理由としてはまぁ当然……と言った具合だが。
「真っ先に背後からサーベルで刺されたんだ。そりゃ文句の一つや二つも言いたくもなる」
「あちゃーやっぱりそれ引きずってるか」
ジュリとアサギとは割と比較的真っ当に決着をつけたが、マユラの場合そもそも勝負になっていなかった。当然マユラの犠牲で対処方法にこぎつけられた2人なのでマユラが特段駄目という訳ではない。
『近くに居たお前が悪い』という奴だ。近くにジュリが居ればジュリが刺されていたし、アサギなら先にアサギが刺されていた。それだけだ。
当然そんなフカミの考えなぞ知る訳もない。言ってもいないのだから。
「あの……同じこと言うようですけど」
「ん。分かってる、引き続き受けて立つ」
「受けて立つんですね……」
大人げないけれども火種は自分という自覚がフカミにはあった。苦笑いするアサギが心なしか少し嬉し気だったのは彼には知る由もない。
「よし。終わった」
雑談中に仕上がった報告書データに保存ボタンを押しデータをそのままエリカのPCに送信する。今エリカは別の仕事でこの場にいないがいずれ報告書に目を通してくれるだろう。
「えっいつの間に……速い」
PCを落として立ち上がるフカミに向かいの席にいたアサギが顔を上げる。
既に窓の外は真っ暗だ。時計も既に一般家庭なら風呂に入っているかどうかの時間帯まで回っていてそれまで延々と作業をしていたという訳だ。現在進行形でエリカも動き回っていることを考えるとゆるい空気感に反して中々ハードな仕事だ。
「にしても……俺と3人、報告書分ける必要あったのかねえ」
妙な話だ。既に3人分元々一括にして出しているというのならばフカミのぶんも集約してしまえばいいものを。それならフカミが3人分の意見や報告をまとめつつ自身のものを仕上げることが出来た。
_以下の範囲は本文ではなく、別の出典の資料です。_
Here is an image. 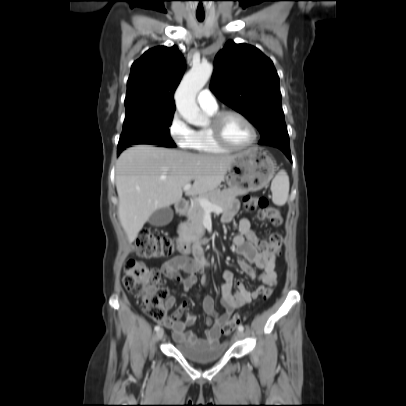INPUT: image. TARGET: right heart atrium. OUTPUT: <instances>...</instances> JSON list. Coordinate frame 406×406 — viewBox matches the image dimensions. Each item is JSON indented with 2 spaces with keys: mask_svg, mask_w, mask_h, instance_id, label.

なのに何故フカミだけが――そんな疑問に答えてくれる人間はここにはいなかった。
「分かりませんよそんなこと……んー……」
ヤケクソ気味に伸びをするアサギの背後に回り彼女が作業しているPC内の報告書を覗き込む。
まだ中途半端な状態だった。それに加えて――
「……誤字ってる」
「え、どこ!?」
「今出てる上から4行目。M1アストレイって記述がM1アストレアになってる」
その指摘が事実であることを目の当たりにしたアサギががっくりと項垂れる。
「報告したいことに対して規定文字数が多すぎるんですよこれ……隊長さんどうしてるんです?」
フカミ当人は実際操作感の変わりようを一つ一つ文章化しているので特に文字数で困らされたことはないが、それが出来るのはおそらくフカミ当人がまだ『ネタ切れ』を起こしていないからだ。規定文字数は下手な学生レポートの何倍も要求されるので苦手な人間だと朝まで終わらない。
じゃあそれを考慮して出来ることは――
「読書感想文ってあるだろ」
「ものすごく思い出したくない単語が来ましたね」
「分かる」
唐突な切り出しと共に嫌な思い出を掘り起こされたのか心底嫌そうな顔をアサギはする。この辺はフカミも同じだった。大人に対しての機嫌取りのような本とその感想を手書きで書かされていた時の絶望感と手の痛さは二度と思い出したくもない。
「文字数稼ぎは得意でな」
ニタァ……と笑うこの瞬間、最早軍人ではなくその辺の悪ガキだろう。
「あー、そういうこと」
それに同じようにアサギもその辺の悪だくみをする悪ガキじみた笑みで返した。
最低でも0時前までに終わらせよう。そうフカミは思いながら文字稼ぎ出来そうな所を探しながらアサギと打ち込みを再開した。
それはそれとして。いい加減なもので仕上げるのもよくないので取り敢えず質問なりなんなりして引き出させたが。
「終わったーーーーーっ!」
「はい、お疲れ」
日が変わる1時間前。アサギの苦行苦役あらゆる何かから解放されたような声が静かな部屋にこだました。